PostgreSQL – Subquery in WHERE Clause Causes Slow Query Performance


I have this rather basic query that is very slow for reasons I can't figure out:

FROM segments s
        ST_Envelope((SELECT ST_COLLECT(s2.geom) FROM segments s2 WHERE IN (407820025,  407820024,  407817407,  407817408,  407816908,  407816909,  407817413,  407817414,  407817409,  407817410,  407817405,  407817406,  407816905,  407816907,  407817412,  407817411,  407816906,  407816904,  407816764,  407816765)))::GEOGRAPHY,

                                                                                                                           QUERY PLAN                                                                                                                            
 Seq Scan on segments s  (cost=55.58..48476381.06 rows=7444984 width=4)
   Filter: st_dwithin((geom)::geography, (st_astext(st_envelope($0)))::geography, '30'::double precision)
   InitPlan 1 (returns $0)
     ->  Aggregate  (cost=55.57..55.58 rows=1 width=32)
           ->  Index Scan using segments_pkey on segments s2  (cost=0.44..55.52 rows=20 width=113)
                 Index Cond: (id = ANY ('{407820025,407820024,407817407,407817408,407816908,407816909,407817413,407817414,407817409,407817410,407817405,407817406,407816905,407816907,407817412,407817411,407816906,407816904,407816764,407816765}'::integer[]))

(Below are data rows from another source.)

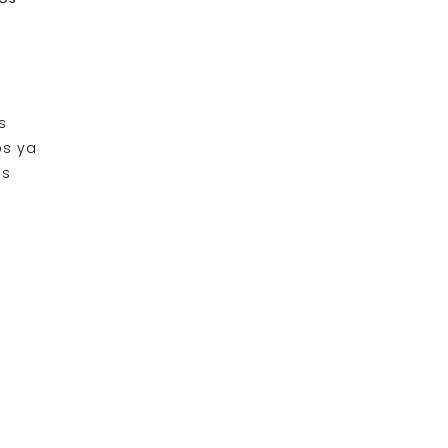
s
os ya
os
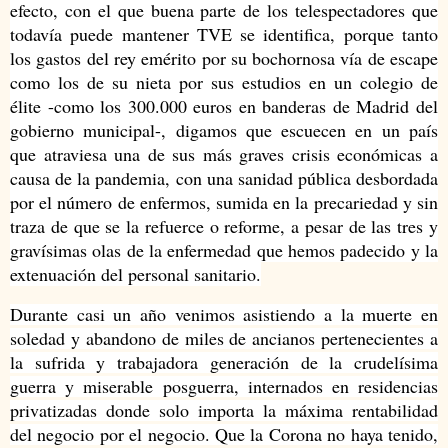
efecto, con el que buena parte de los telespectadores que
todavía puede mantener TVE se identifica, porque tanto
los gastos del rey emérito por su bochornosa vía de escape
como los de su nieta por sus estudios en un colegio de
élite -como los 300.000 euros en banderas de Madrid del
gobierno municipal-, digamos que escuecen en un país
que atraviesa una de sus más graves crisis económicas a
causa de la pandemia, con una sanidad pública desbordada
por el número de enfermos, sumida en la precariedad y sin
traza de que se la refuerce o reforme, a pesar de las tres y
gravísimas olas de la enfermedad que hemos padecido y la
extenuación del personal sanitario.
Durante casi un año venimos asistiendo a la muerte en
soledad y abandono de miles de ancianos pertenecientes a
la sufrida y trabajadora generación de la crudelísima
guerra y miserable posguerra, internados en residencias
privatizadas donde solo importa la máxima rentabilidad
del negocio por el negocio. Que la Corona no haya tenido,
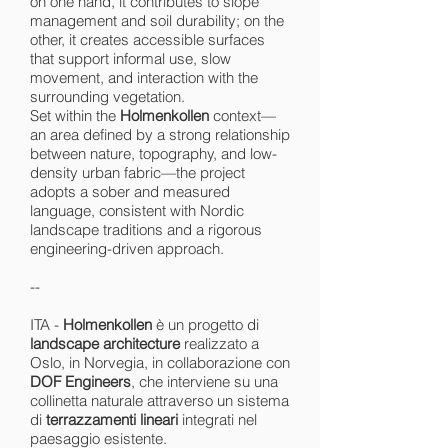
on one hand, it contributes to slope
management and soil durability; on the
other, it creates accessible surfaces
that support informal use, slow
movement, and interaction with the
surrounding vegetation.
Set within the
Holmenkollen
context—
an area defined by a strong relationship
between nature, topography, and low-
density urban fabric—the project
adopts a sober and measured
language, consistent with Nordic
landscape traditions and a rigorous
engineering-driven approach.
--
ITA -
Holmenkollen
è un progetto di
landscape architecture
realizzato a
Oslo, in Norvegia, in collaborazione con
DOF Engineers
, che interviene su una
collinetta naturale attraverso un sistema
di
terrazzamenti lineari
integrati nel
paesaggio esistente.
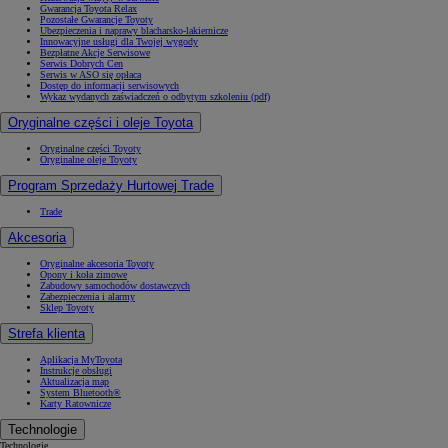
Gwarancja Toyota Relax
Pozostałe Gwarancje Toyoty
Ubezpieczenia i naprawy blacharsko-lakiernicze
Innowacyjne usługi dla Twojej wygody
Bezpłatne Akcje Serwisowe
Serwis Dobrych Cen
Serwis w ASO się opłaca
Dostęp do informacji serwisowych
Wykaz wydanych zaświadczeń o odbytym szkoleniu (pdf)
Oryginalne części i oleje Toyota
Oryginalne części Toyoty
Oryginalne oleje Toyoty
Program Sprzedaży Hurtowej Trade
Trade
Akcesoria
Oryginalne akcesoria Toyoty
Opony i koła zimowe
Zabudowy samochodów dostawczych
Zabezpieczenia i alarmy
Sklep Toyoty
Strefa klienta
Aplikacja MyToyota
Instrukcje obsługi
Aktualizacja map
System Bluetooth®
Karty Ratownicze
Technologie
Technologie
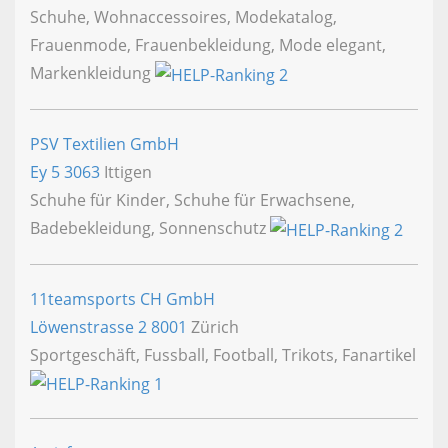
Schuhe, Wohnaccessoires, Modekatalog,
Frauenmode, Frauenbekleidung, Mode elegant,
Markenkleidung
PSV Textilien GmbH
Ey 5
3063
Ittigen
Schuhe für Kinder, Schuhe für Erwachsene,
Badebekleidung, Sonnenschutz
11teamsports CH GmbH
Löwenstrasse 2
8001
Zürich
Sportgeschäft, Fussball, Football, Trikots, Fanartikel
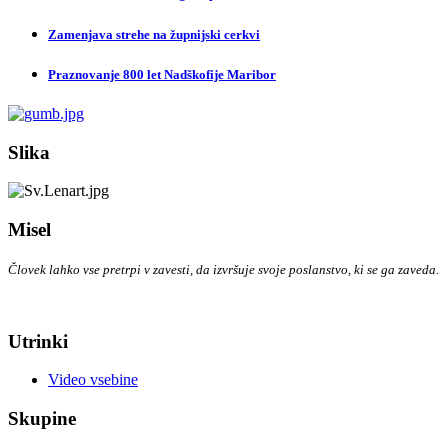
Zamenjava strehe na župnijski cerkvi
Praznovanje 800 let Nadškofije Maribor
Slika
Misel
Človek lahko vse pretrpi v zavesti, da izvršuje svoje poslanstvo, ki se ga zaveda.
Utrinki
Video vsebine
Skupine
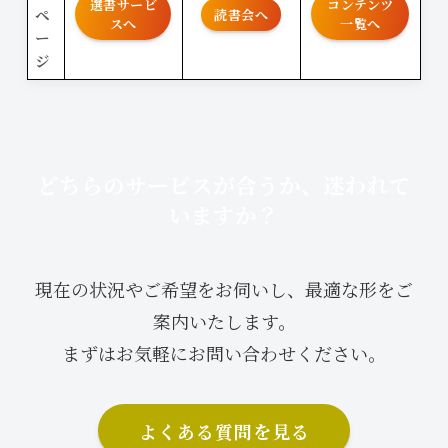
選書サービ
コンテンツ
ペ
読書会へ
スへ
一覧へ
ー
ジ
どちらのサービスが合うか、迷われて
いますか？
現在の状況やご希望をお伺いし、最適な形をご
案内いたします。
まずはお気軽にお問い合わせください。
よくある質問を見る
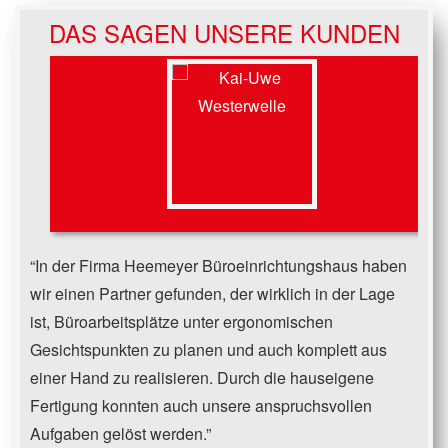
DAS SAGEN UNSERE KUNDEN
In der Firma Heemeyer Büroeinrichtungshaus haben
wir einen Partner gefunden, der wirklich in der Lage
ist, Büroarbeitsplätze unter ergonomischen
Gesichtspunkten zu planen und auch komplett aus
einer Hand zu realisieren. Durch die hauseigene
Fertigung konnten auch unsere anspruchsvollen
Aufgaben gelöst werden.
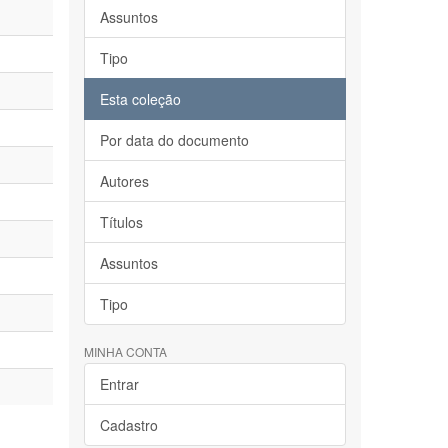
Assuntos
Tipo
Esta coleção
Por data do documento
Autores
Títulos
Assuntos
Tipo
MINHA CONTA
Entrar
Cadastro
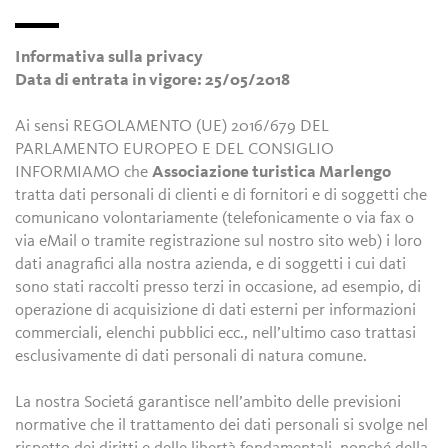
Informativa sulla privacy
Data di entrata in vigore: 25/05/2018
Ai sensi REGOLAMENTO (UE) 2016/679 DEL
PARLAMENTO EUROPEO E DEL CONSIGLIO
INFORMIAMO che
Associazione turistica Marlengo
tratta dati personali di clienti e di fornitori e di soggetti che
comunicano volontariamente (telefonicamente o via fax o
via eMail o tramite registrazione sul nostro sito web) i loro
dati anagrafici alla nostra azienda, e di soggetti i cui dati
sono stati raccolti presso terzi in occasione, ad esempio, di
operazione di acquisizione di dati esterni per informazioni
commerciali, elenchi pubblici ecc., nell’ultimo caso trattasi
esclusivamente di dati personali di natura comune.
La nostra Societá garantisce nell’ambito delle previsioni
normative che il trattamento dei dati personali si svolge nel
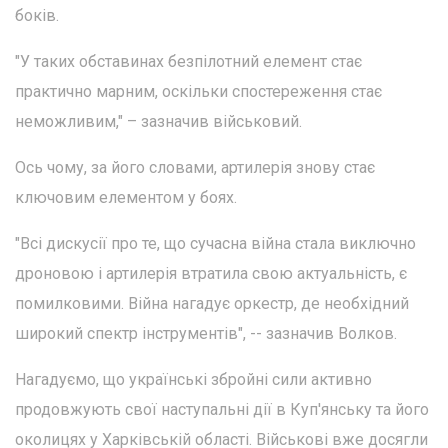
боків.
"У таких обставинах безпілотний елемент стає
практично марним, оскільки спостереження стає
неможливим," – зазначив військовий.
Ось чому, за його словами, артилерія знову стає
ключовим елементом у боях.
"Всі дискусії про те, що сучасна війна стала виключно
дроновою і артилерія втратила свою актуальність, є
помилковими. Війна нагадує оркестр, де необхідний
широкий спектр інструментів", -- зазначив Волков.
Нагадуємо, що українські збройні сили активно
продовжують свої наступальні дії в Куп'янську та його
околицях у Харківській області. Військові вже досягли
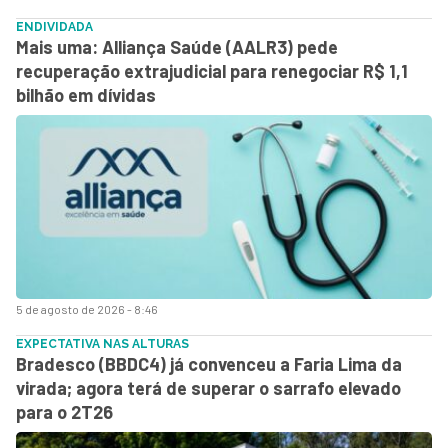
ENDIVIDADA
Mais uma: Alliança Saúde (AALR3) pede
recuperação extrajudicial para renegociar R$ 1,1
bilhão em dívidas
5 de agosto de 2026 - 8:46
EXPECTATIVA NAS ALTURAS
Bradesco (BBDC4) já convenceu a Faria Lima da
virada; agora terá de superar o sarrafo elevado
para o 2T26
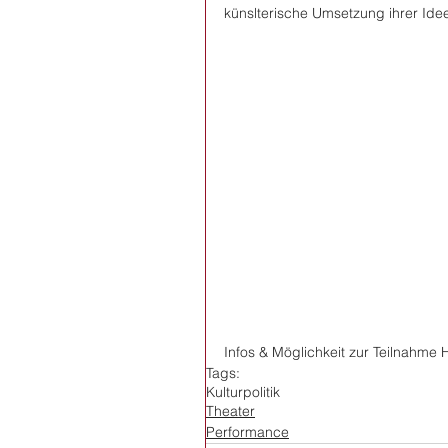
künslterische Umsetzung ihrer Idee
Infos & Möglichkeit zur Teilnahme 
Tags:
Kulturpolitik
Theater
Performance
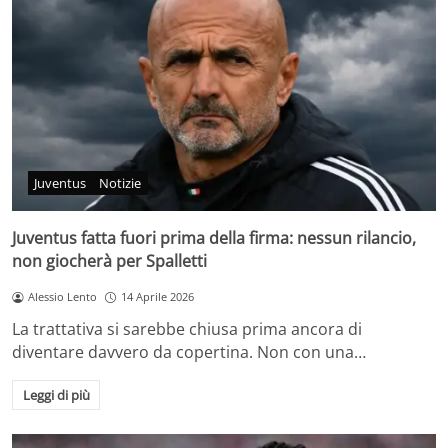
Juventus
Notizie
Juventus fatta fuori prima della firma: nessun rilancio,
non giocherà per Spalletti
Alessio Lento
14 Aprile 2026
La trattativa si sarebbe chiusa prima ancora di
diventare davvero da copertina. Non con una…
Leggi di più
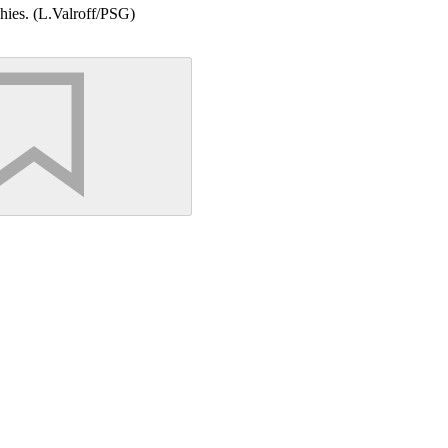
phies. (L.Valroff/PSG)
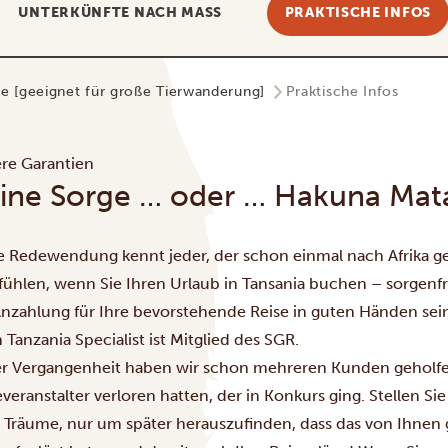
UNTERKÜNFTE NACH MASS
PRAKTISCHE INFOS
age [geeignet für große Tierwanderung]
Praktische Infos
re Garantien
ine Sorge … oder … Hakuna Mat
e Redewendung kennt jeder, der schon einmal nach Afrika gere
 fühlen, wenn Sie Ihren Urlaub in Tansania buchen – sorgenfr
Anzahlung für Ihre bevorstehende Reise in guten Händen sein s
 Tanzania Specialist ist Mitglied des SGR.
er Vergangenheit haben wir schon mehreren Kunden geholfen
everanstalter verloren hatten, der in Konkurs ging. Stellen Si
r Träume, nur um später herauszufinden, dass das von Ihnen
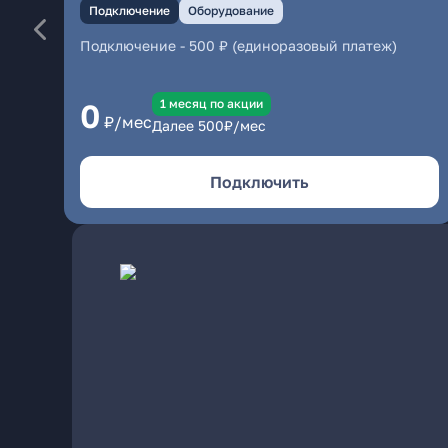
Подключение
Оборудование
Подключение
-
500 ₽ (единоразовый платеж)
1 месяц по акции
0
₽/мес
Далее
500
₽/мес
Подключить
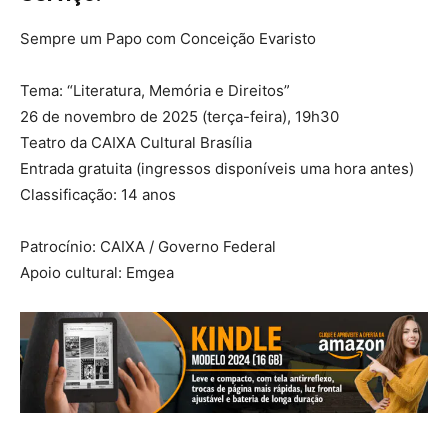
Sempre um Papo com Conceição Evaristo
Tema: “Literatura, Memória e Direitos”
26 de novembro de 2025 (terça-feira), 19h30
Teatro da CAIXA Cultural Brasília
Entrada gratuita (ingressos disponíveis uma hora antes)
Classificação: 14 anos
Patrocínio: CAIXA / Governo Federal
Apoio cultural: Emgea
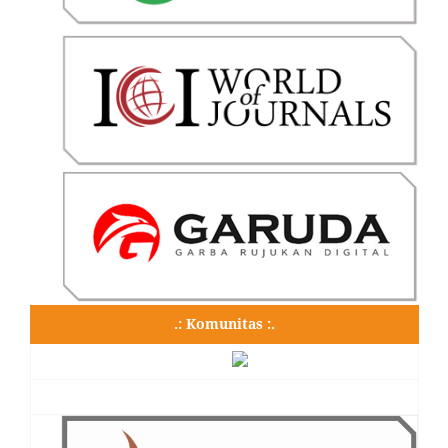
.: Komunitas :.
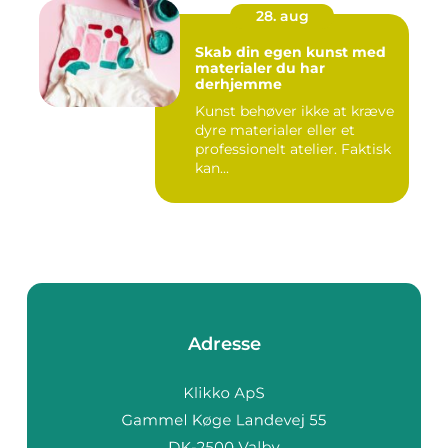
28. aug
Skab din egen kunst med
materialer du har
derhjemme
Kunst behøver ikke at kræve
dyre materialer eller et
professionelt atelier. Faktisk
kan...
Adresse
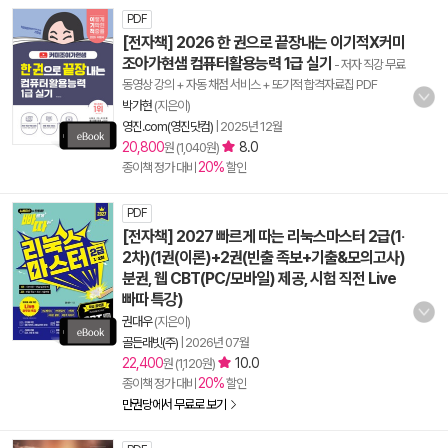
PDF
[전자책] 2026 한 권으로 끝장내는 이기적X커미
조아가현샘 컴퓨터활용능력 1급 실기
- 저자 직강 무료
동영상 강의 + 자동 채점 서비스 + 또기적 합격자료집 PDF
박가현
(지은이)
영진.com(영진닷컴)
|
2025년 12월
20,800
8.0
원 (1,040원)
20%
종이책 정가 대비
할인
PDF
[전자책] 2027 빠르게 따는 리눅스마스터 2급(1‧
2차)(1권(이론)+2권(빈출 족보+기출&모의고사)
분권, 웹 CBT(PC/모바일) 제공, 시험 직전 Live
빠따 특강)
권대우
(지은이)
골든래빗(주)
|
2026년 07월
22,400
10.0
원 (1,120원)
20%
종이책 정가 대비
할인
만권당에서 무료로 보기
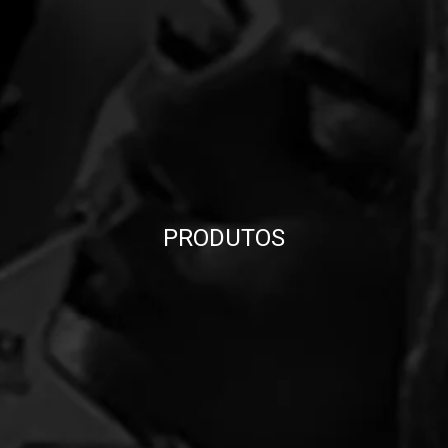
PRODUTOS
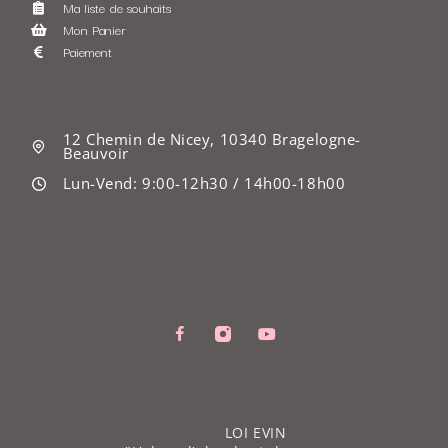
Ma liste de souhaits
Mon Panier
Paiement
12 Chemin de Nicey, 10340 Bragelogne-
Beauvoir
Lun-Vend: 9:00-12h30 / 14h00-18h00
LOI EVIN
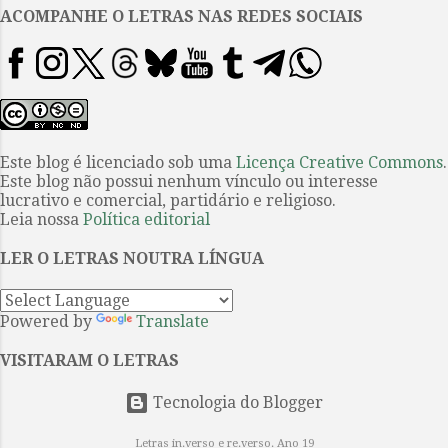
francamente à beira do
ACOMPANHE O LETRAS NAS REDES SOCIAIS
afogamento, deve-se acrescentar
a repetição incessante e
estridente de palavras e até
frases inteiras, quase sempre
ofensivas, sediciosas ou
mórbidas. Proponho que aí
Este blog é licenciado sob uma
Licença Creative Commons
.
Este blog não possui nenhum vínculo ou interesse
reside a verdadeira dificuldade
lucrativo e comercial, partidário e religioso.
com Bernhard: ele nos aniquila,
Leia nossa
Política editorial
implacável e sem descanso; não
podemos segui-lo sem nos
LER O LETRAS NOUTRA LÍNGUA
envergonharmos de nossa
existência. E praticamente
Powered by
Translate
nenhuma outra literatura faz isso
por nós....
VISITARAM O LETRAS
Tecnologia do Blogger
Letras in.verso e re.verso. Ano 19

Where I'm really confused is that the ST_Envelope with the subquery is very fast by itself

SELECT ST_Envelope((SELECT ST_COLLECT(geom) FROM segments WHERE id IN (407820025,  407820024,  407817407,  407817408,  407816908,  407816909,  407817413,  407817414,  407817409,  407817410,  407817405,  407817406,  407816905,  407816907,  407817412,  407817411,  407816906,  407816904,  407816764,  407816765)))::GEOGRAPHY;

                                                                                                                           QUERY PLAN                                                                                                                            
 Result  (cost=55.58..55.60 rows=1 width=32)
   InitPlan 1 (returns $0)
     ->  Aggregate  (cost=55.57..55.58 rows=1 width=32)
           ->  Index Scan using segments_pkey on segments  (cost=0.44..55.52 rows=20 width=113)
                 Index Cond: (id = ANY ('{407820025,407820024,407817407,407817408,407816908,407816909,407817413,407817414,407817409,407817410,407817405,407817406,407816905,407816907,407817412,407817411,407816906,407816904,407816764,407816765}'::integer[]))

And so is the main query if I plug the result of the ST_Envelope

FROM segments

                                                                                                                                                                                                                                                                                QUERY PLAN                                                                                                                                                                                                                                                                                
 Index Scan using segments_geom_geo_idx on segments  (cost=0.42..4.82 rows=1 width=4)
   Index Cond: ((geom)::geography && '0103000020E61000000100000005000000C87B6E0D8FB85EC04BFD8462B9C34640C87B6E0D8FB85EC0929B35C16DC44640BBF8DDA6F2B75EC0929B35C16DC44640BBF8DDA6F2B75EC04BFD8462B9C34640C87B6E0D8FB85EC04BFD8462B9C34640'::geography)
   Filter: (('0103000020E61000000100000005000000C87B6E0D8FB85EC04BFD8462B9C34640C87B6E0D8FB85EC0929B35C16DC44640BBF8DDA6F2B75EC0929B35C16DC44640BBF8DDA6F2B75EC04BFD8462B9C34640C87B6E0D8FB85EC04BFD8462B9C34640'::geography && _st_expand((geom)::geography, '30'::double precision)) AND _st_dwithin((geom)::geography, '0103000020E61000000100000005000000C87B6E0D8FB85EC04BFD8462B9C34640C87B6E0D8FB85EC0929B35C16DC44640BBF8DDA6F2B75EC0929B35C16DC44640BBF8DDA6F2B75EC04BFD8462B9C34640C87B6E0D8FB85EC04BFD8462B9C34640'::geography, '30'::double precision, true))

Shouldn't Postgres compute the ST_Envelope once and then use it for the WHERE condition, effectively doing what I did manually? I also don't get why no index is used to do the Filter in the original query.

I tried putting the subquery in a CTE but that didn't solve the issue.

Best Answer

The reason is that with the constant geometry, the planner knows the value and estimates one result row, which makes an index scan a good strategy.

With the original query, the planner doesn't know the value, because it is only determined at execution time, so it guesses that there will be 7444984 result rows.

I would write two queries: one that calculates the geometry and one that uses the result as constant.